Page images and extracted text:
= Beginning of Section =

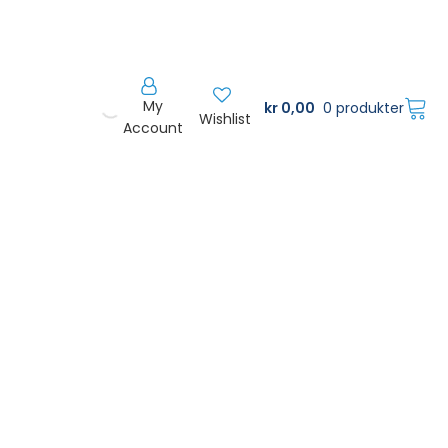
My
kr
0,00
0 produkter
Wishlist
Account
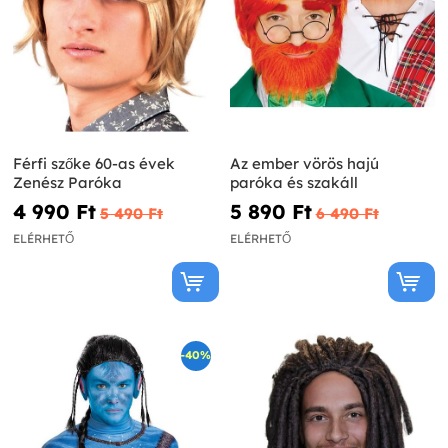
Férfi szőke 60-as évek
Az ember vörös hajú
Zenész Paróka
paróka és szakáll
4 990 Ft‎
5 890 Ft‎
5 490 Ft‎
6 490 Ft‎
ELÉRHETŐ
ELÉRHETŐ
-40%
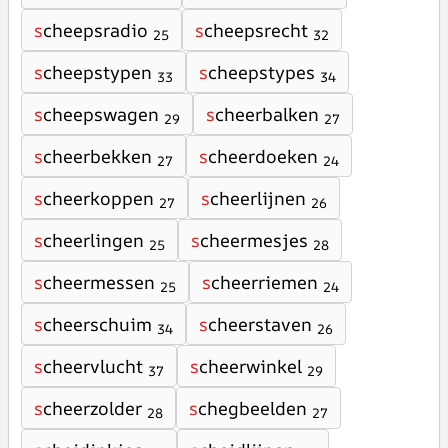
s
cheepsradio
s
cheepsrecht
25
32
s
cheepstypen
s
cheepstypes
33
34
s
cheepswagen
s
cheerbalken
29
27
s
cheerbekken
s
cheerdoeken
27
24
s
cheerkoppen
s
cheerlijnen
27
26
s
cheerlingen
s
cheermesjes
25
28
s
cheermessen
s
cheerriemen
25
24
s
cheerschuim
s
cheerstaven
34
26
s
cheervlucht
s
cheerwinkel
37
29
s
cheerzolder
s
chegbeelden
28
27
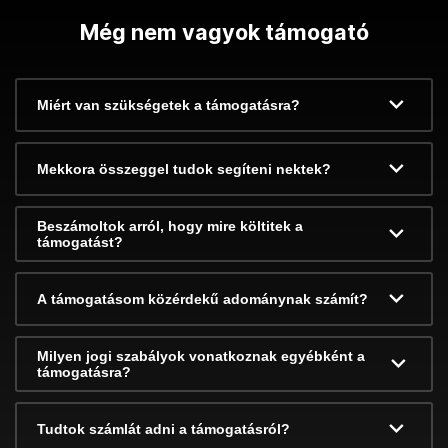
Még nem vagyok támogató
Miért van szükségetek a támogatásra?
Mekkora összeggel tudok segíteni nektek?
Beszámoltok arról, hogy mire költitek a
támogatást?
A támogatásom közérdekű adománynak számít?
Milyen jogi szabályok vonatkoznak egyébként a
támogatásra?
Tudtok számlát adni a támogatásról?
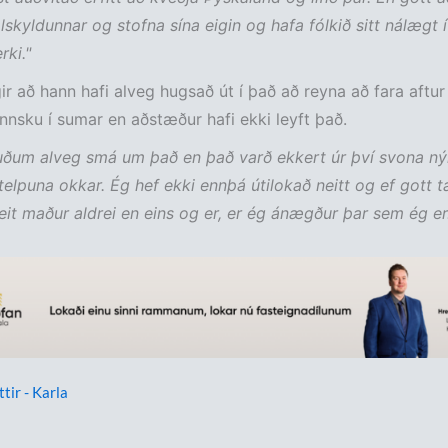
jölskyldunnar og stofna sína eigin og hafa fólkið sitt nálægt 
rki."
r að hann hafi alveg hugsað út í það að reyna að fara aftur 
nsku í sumar en aðstæður hafi ekki leyft það.
suðum alveg smá um það en það varð ekkert úr því svona n
stelpuna okkar. Ég hef ekki ennþá útilokað neitt og ef gott 
eit maður aldrei en eins og er, er ég ánægður þar sem ég er.
ttir - Karla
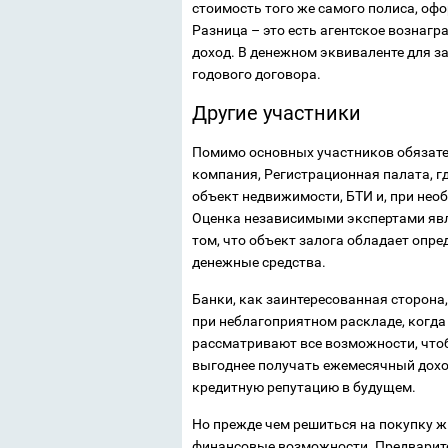
стоимость того же самого полиса, оф
Разница – это есть агентское вознагр
доход. В денежном эквиваленте для з
годового договора.
Другие участники
Помимо основных участников обязате
компания, Регистрационная палата, г
объект недвижимости, БТИ и, при нео
Оценка независимыми экспертами явля
том, что объект залога обладает опр
денежные средства.
Банки, как заинтересованная сторона
при неблагоприятном раскладе, когда
рассматривают все возможности, что
выгоднее получать ежемесячный дохо
кредитную репутацию в будущем.
Но прежде чем решиться на покупку 
финансовые возможности. Предварит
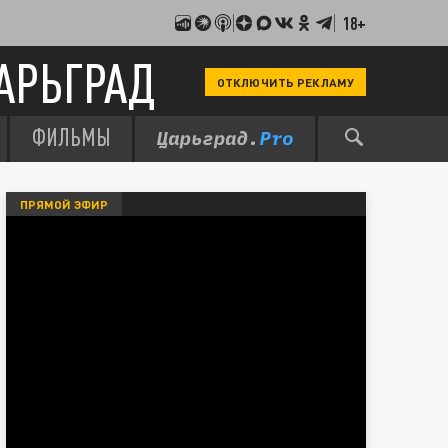
18+
АРЬГРАД
ОТКЛЮЧИТЬ РЕКЛАМУ
ФИЛЬМЫ
ПРЯМОЙ ЭФИР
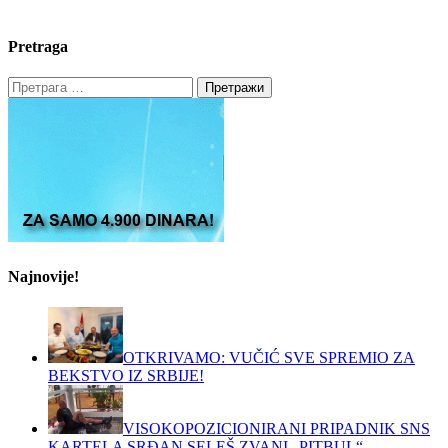
Pretraga
Претрага
за:
Najnovije!
OTKRIVAMO: VUČIĆ SVE SPREMIO ZA
BEKSTVO IZ SRBIJE!
VISOKOPOZICIONIRANI PRIPADNIK SNS
KARTELA SRĐAN SELEŠ ZVANI „PITBUL“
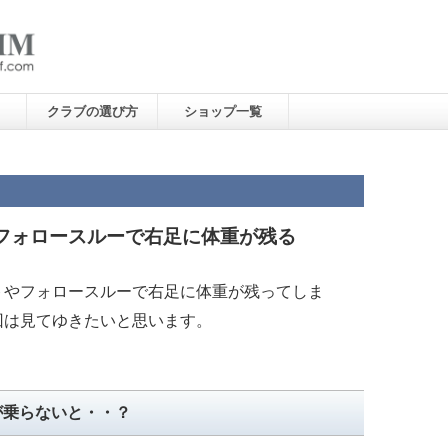
クラブの選び方
ショップ一覧
フォロースルーで右足に体重が残る
トやフォロースルーで右足に体重が残ってしま
回は見てゆきたいと思います。
が乗らないと・・？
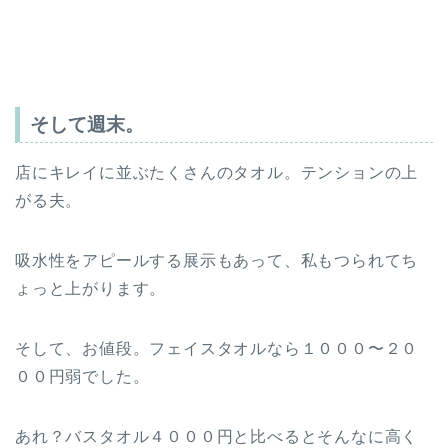
そして週末。
店にキレイに並ぶたくさんのタオル。テンションの上
がる夫。
吸水性をアピールする展示もあって、私もつられてち
ょっと上がります。
そして、お値段。フェイスタオルなら１０００〜２０
００円弱でした。
あれ？バスタオル４０００円と比べるとそんなに高く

= End of Section =

__Task description__.
Print from the line containing "при неблагоприятном раскладе, когда" through the line containing "VISOKOPOZICIONIRANI PRIPADNIK SNS" in the data above, exactly as the lines stand, and omit every picture.

__Solution to the problem__.
при неблагоприятном раскладе, когда
рассматривают все возможности, что
выгоднее получать ежемесячный дохо
кредитную репутацию в будущем.
Но прежде чем решиться на покупку 
финансовые возможности. Предварит
18+
АРЬГРАД
ОТКЛЮЧИТЬ РЕКЛАМУ
ФИЛЬМЫ
ПРЯМОЙ ЭФИР
Pretraga
Претрага
за:
Najnovije!
OTKRIVAMO: VUČIĆ SVE SPREMIO ZA
BEKSTVO IZ SRBIJE!
VISOKOPOZICIONIRANI PRIPADNIK SNS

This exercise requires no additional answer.